What a shameless guy. It was a pity that one so attractive had to have such an atrocious character, Zhou Zishu thought to himself. The man’s eyes really had been stunning. Doing his best to empty his mind, Zhou Zishu started running again. But despite doing an extra large round that day, he was not quite able to shake the image of the other from his mind. He resolved to avoid that place for the next few days to prevent another encounter. The man and his assistant had seemed to be visitors, so they likely would not stay in the city for long. And running laps in the park really wasn’t all that bad.

Chapter Text

Zhou Zishu had moved into his new apartment about a month ago. It had been an experience mixed with relief and trepidation. Finally, he was able to leave his old home and life behind. So much for the relief. But his new home had mainly been chosen for that reason: sufficiently far away and different. He had no clear idea what he was meant to do in this city. He had no great plans. It had taken him a week to unpack those of his things he wanted or needed to have around. Most of his belongings remained safely stacked away in some boxes in the cellar. Aside from that, he had visited a few bars and pubs in the neighbourhood until finding a place that had a good whiskey as well as a clientele that would mostly leave him alone. Once he had found that place he had spent most of his evenings there.
By week three, there was little left to do in his apartment, even though it felt like he had taken an extraordinary amount of time for every little thing he did. His final project had been to sort through and rearrange the items he had found in the kitchen – it had come fully equipped and he had little intention of using anything but basic dishes and cutlery. He had sorted it all anyways.

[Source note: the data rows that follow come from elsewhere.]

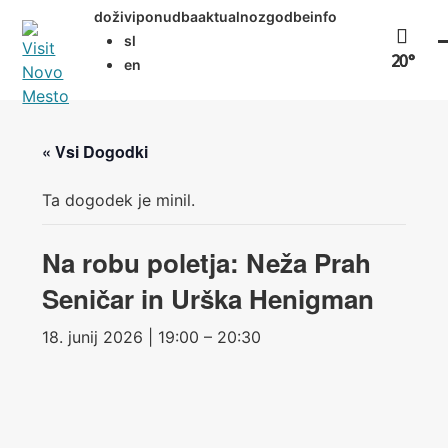
Preskoči
doživi
ponudba
aktualno
zgodbe
info
na
sl
vsebino
20°
en
« Vsi Dogodki
Ta dogodek je minil.
Na robu poletja: Neža Prah
Seničar in Urška Henigman
18. junij 2026 | 19:00 – 20:30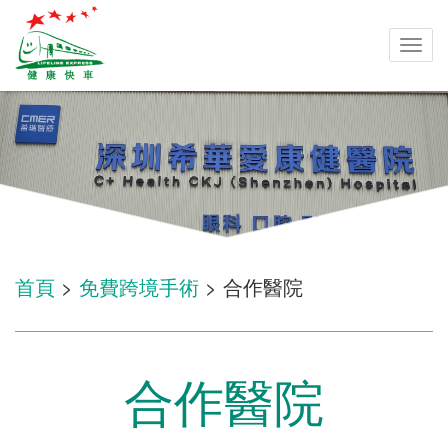
Togg
navi
首頁
>
免費跨境手術
> 合作醫院
合作醫院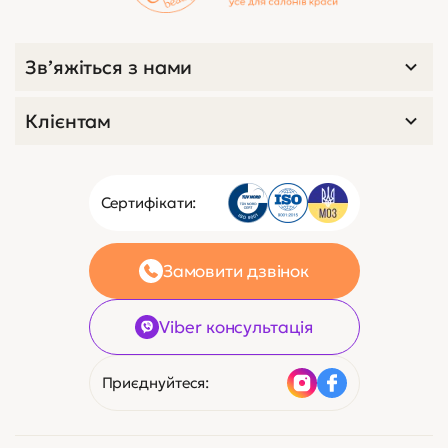
Зв’яжіться з нами
Клієнтам
Сертифікати:
Замовити дзвінок
Viber консультація
Приєднуйтеся: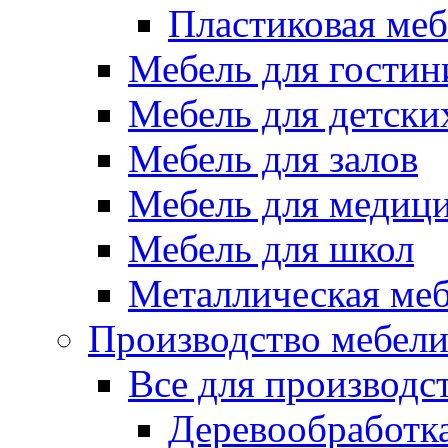
Пластиковая меб
Мебель для гостин
Мебель для детски
Мебель для залов
Мебель для медиц
Мебель для школ
Металлическая ме
Производство мебел
Все для производс
Деревообработк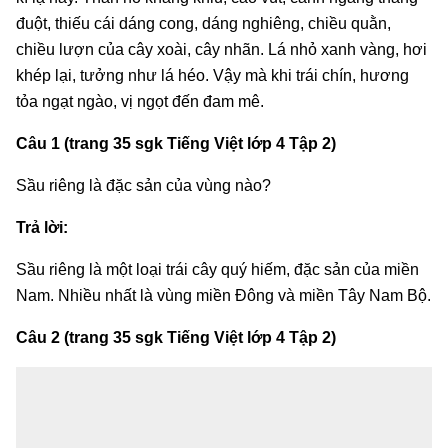
đuột, thiếu cái dáng cong, dáng nghiêng, chiều quằn,
chiều lượn của cây xoài, cây nhãn. Lá nhỏ xanh vàng, hơi
khép lại, tưởng như lá héo. Vậy mà khi trái chín, hương
tỏa ngạt ngào, vị ngọt đến đam mê.
Câu 1 (trang 35 sgk Tiếng Việt lớp 4 Tập 2)
Sầu riêng là đặc sản của vùng nào?
Trả lời:
Sầu riêng là một loại trái cây quý hiếm, đặc sản của miền
Nam. Nhiều nhất là vùng miền Đông và miền Tây Nam Bộ.
Câu 2 (trang 35 sgk Tiếng Việt lớp 4 Tập 2)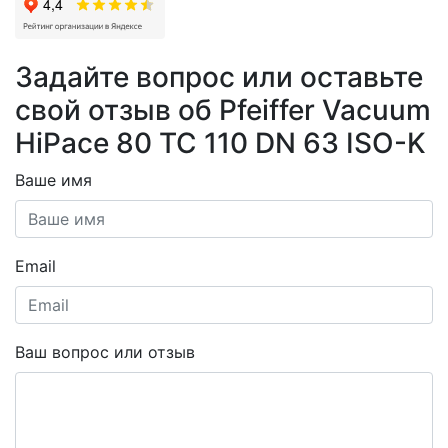
Задайте вопрос или оставьте
свой отзыв об Pfeiffer Vacuum
HiPace 80 TC 110 DN 63 ISO-K
Ваше имя
Email
Ваш вопрос или отзыв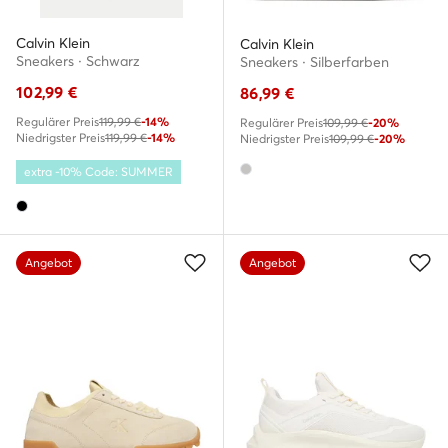
Calvin Klein
Calvin Klein
Sneakers · Schwarz
Sneakers · Silberfarben
102,99
€
86,99
€
Regulärer Preis
119,99 €
-14%
Regulärer Preis
109,99 €
-20%
Niedrigster Preis
119,99 €
-14%
Niedrigster Preis
109,99 €
-20%
extra -10% Code: SUMMER
Angebot
Angebot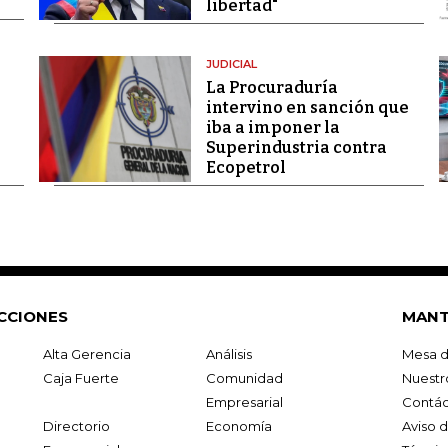
libertad"
JUDICIAL
La Procuraduría
intervino en sanción que
iba a imponer la
Superindustria contra
Ecopetrol
CCIONES
MANT
Alta Gerencia
Análisis
Mesa d
Caja Fuerte
Comunidad
Nuestr
Empresarial
Contác
Directorio
Economía
Aviso 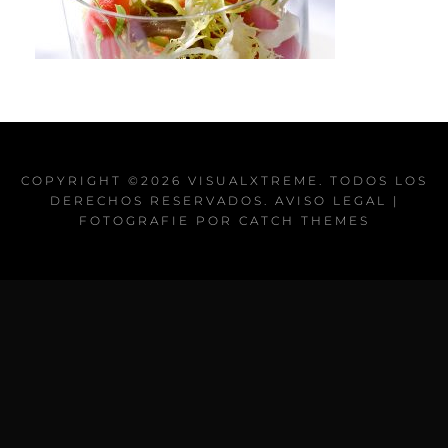
COPYRIGHT ©2026
VISUALXTREME
. TODOS LOS
DERECHOS RESERVADOS.
AVISO LEGAL
|
FOTOGRAFIE POR
CATCH THEMES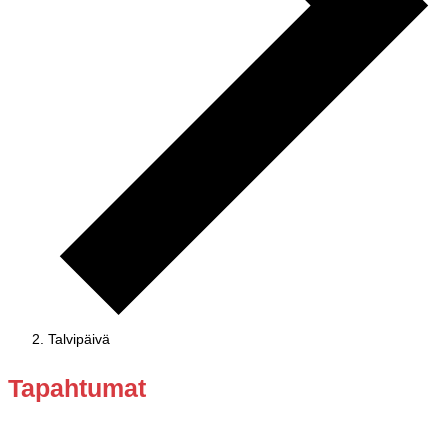
Talvipäivä
Tapahtumat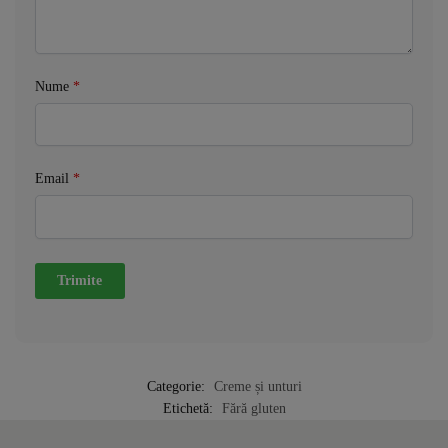
Nume
*
Email
*
Categorie:
Creme și unturi
Etichetă:
Fără gluten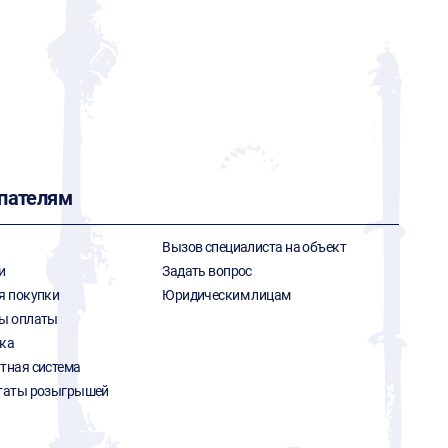
пателям
Вызов специалиста на объект
и
Задать вопрос
я покупки
Юридическим лицам
ы оплаты
ка
тная система
таты розыгрышей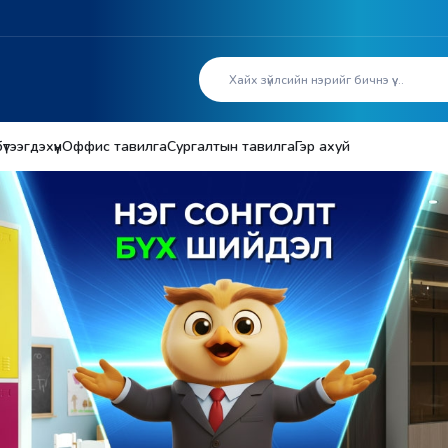
тээгдэхүүн
Оффис тавилга
Сургалтын тавилга
Гэр ахуй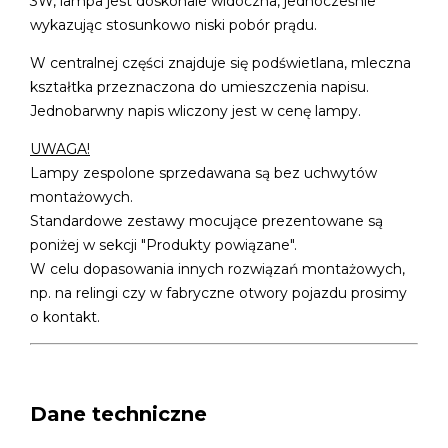
3W, lampa jest doskonale widoczna, jednocześnie
wykazując stosunkowo niski pobór prądu.
W centralnej części znajduje się podświetlana, mleczna
kształtka przeznaczona do umieszczenia napisu.
Jednobarwny napis wliczony jest w cenę lampy.
UWAGA!
Lampy zespolone sprzedawana są bez uchwytów
montażowych.
Standardowe zestawy mocujące prezentowane są
poniżej w sekcji "Produkty powiązane".
W celu dopasowania innych rozwiązań montażowych,
np. na relingi czy w fabryczne otwory pojazdu prosimy
o kontakt.
Dane techniczne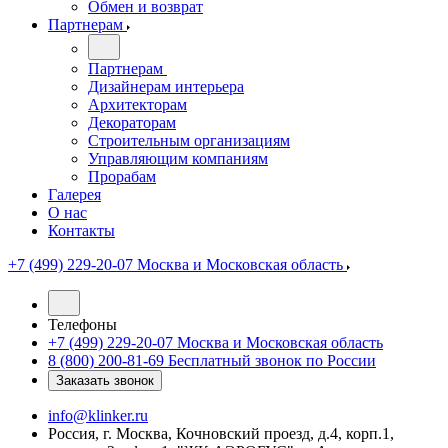
Обмен и возврат
Партнерам
Партнерам
Дизайнерам интерьера
Архитекторам
Декораторам
Строительным организациям
Управляющим компаниям
Прорабам
Галерея
О нас
Контакты
+7 (499) 229-20-07
Москва и Московская область
Телефоны
+7 (499) 229-20-07
Москва и Московская область
8 (800) 200-81-69
Бесплатный звонок по России
Заказать звонок
info@klinker.ru
Россия, г. Москва, Кочновский проезд, д.4, корп.1,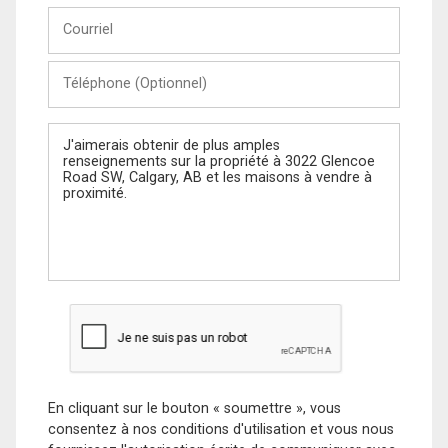
Courriel
Téléphone
(Optionnel)
Message
En cliquant sur le bouton « soumettre », vous
consentez à nos conditions d'utilisation et vous nous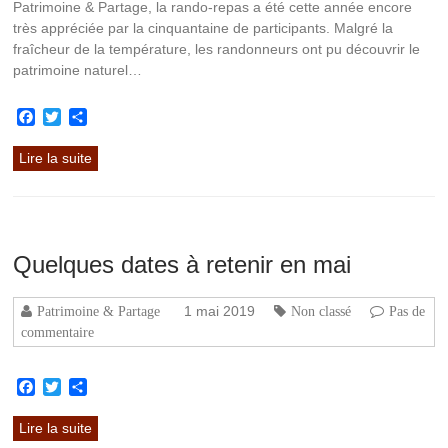
Patrimoine & Partage, la rando-repas a été cette année encore
très appréciée par la cinquantaine de participants. Malgré la
fraîcheur de la température, les randonneurs ont pu découvrir le
patrimoine naturel…
Facebook
Twitter
Partager
Lire la suite
Quelques dates à retenir en mai
1 mai 2019
Patrimoine & Partage
Non classé
Pas de
commentaire
Facebook
Twitter
Partager
Lire la suite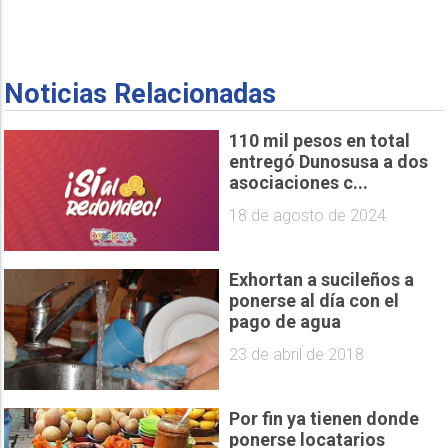
Noticias Relacionadas
110 mil pesos en total
entregó Dunosusa a dos
asociaciones c...
18 de agosto de 2024
Exhortan a sucileños a
ponerse al día con el
pago de agua
23 de abril de 2018
Por fin ya tienen donde
ponerse locatarios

Shortly after his arrival he had started jogging early in the mornings to clear his head and get some exercise and fresh air. He used to enjoy physical exercise, and even though it felt mostly like a chore these days, it was a suitable distraction.

In week four, his thoughts had threatened to overwhelm him during empty afternoons and he had taken up walking around the city to distract himself. He had done his best to explore every part of it, from the bustling centre to the quiet neighbourhoods, but Jianghu wasn’t actually all that large. Soon, he had seen it all, aside from its campus, which he had no intention to visit. Ever.
Zhou Zishu had considered moving to a city without a University. But he had never liked small towns and anything that sounded attractive to him had turned out to have some kind of academic institution. In the end, he had decided to not make it a factor in his decision. Whatever he was going to do in his life, it would be nice to do it in a city where he felt kind of at home. And he craved the anonymity of a large town, as well.

In week five, his feet first carried him into the city library. Even with regular morning jogs, a visit to the pub almost every night, and regular afternoon walks, his days felt empty. He had tried his best to stay away from old habits. Reading news on his smartphone, staying away from his computer, not unpacking any of his books or work-related paperwork. But in the absence of deadlines, requests and meetings, he did not know what to do with himself. He had read three crime fiction novels after picking them up at a local bookstore. They had been unbearably boring.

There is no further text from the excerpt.